Pour la ministre, ce n'est pas exact. Elle écrit en effet que « l’élu qui assurera l’intérim bénéficie, s’il est salarié, des dispositions du Code du travail relatives aux droits des salariés élus membres de l'Assemblée nationale et du Sénat. Celles-ci prévoient le droit à suspension du contrat de travail. Dès lors que l'élu remplit la condition d'ancienneté (un an), son employeur est tenu de faire droit à sa demande d'interruption afin d'exercer ses fonctions au sein de l'exécutif local. »
À première vue, cela semble bien être le cas. L’article L3142-83 du Code du travail dispose en effet, d’une part, que « le contrat de travail d'un salarié membre de l'Assemblée nationale ou du Sénat est, sur sa demande, suspendu jusqu'à l'expiration de son mandat, s'il justifie d'une ancienneté minimale d'une année chez l'employeur à la date de son entrée en fonction. » Et, surtout, l’article L3142-88 précise que « les maires et les adjoints aux maires » bénéficient des mêmes dispositions.

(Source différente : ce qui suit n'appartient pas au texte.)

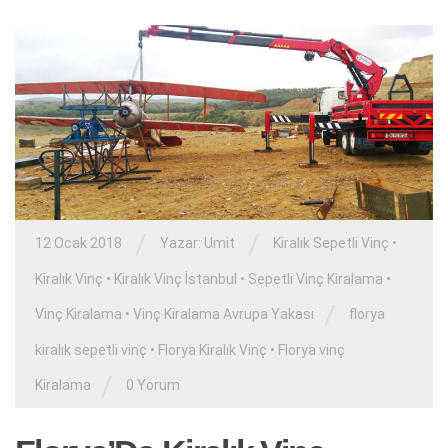
/
/
12 Ocak 2018
Yazar:
Umit
Kiralık Sepetli Vinç
•
Kiralık Vinç
•
Kiralık Vinç İstanbul
•
Sepetli Vinç Kiralama
•
/
Vinç Kiralama
•
Vinç Kiralama Avrupa Yakası
florya
kiralık sepetli vinç
•
Florya Kiralık Vinç
•
Florya vinç
/
Kiralama
0 Yorum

Le Code général des collectivités locales, à l’article L2123-9, le confirme : « Les maires, d'une part, ainsi que les adjoints au maire, d'autre part, qui, pour l'exercice de leur mandat, ont cessé d'exercer leur activité professionnelle, bénéficient, s'ils sont salariés, des dispositions des articles L. 3142-83 », autrement dit, de l’obligation pour l’employeur de suspendre le contrat de travail si l’élu en fait la demande et à condition qu’il ait plus d’un an d’ancienneté. Le Code du travail prévoit également un droit à réintégration à l’expiration du mandat « dans son précédent emploi ou un emploi analogue assorti d’une rémunération équivalente ». Le CGCT précise même que ce droit est assuré « jusqu'à l'expiration de deux mandats consécutifs ».
Mais pourtant, il n'est pas évident que ces dispositions puissent s'appliquer, en l'espèce. Selon les services de l'AMF, interrogés par Maire info sur ce point, ces dispositions seraient prévues pour s'appliquer sur la totalité d'un mandat – l'article du Code du travail précisant bien que la suspension s'applique « jusqu'à l'expiration du mandat ». La question serait donc de savoir si cet article pourrait être interprété comme permettant une suspension provisoire du contrat de travail, avec réintégration alors que le mandat n'est pas terminé – puisqu'une fois la maire revenue en fonction, le mandat de l'adjoint se poursuivra.
Cette interprétation courante de la loi est-elle toujours valable ? Ou le ministère en propose-t-il une autre ? Maire info a interrogé le cabinet de la ministre sur ce sujet, et tiendra ses lecteurs informés de la réponse, qui n'est pas sans importance, dès que possible. À suivre.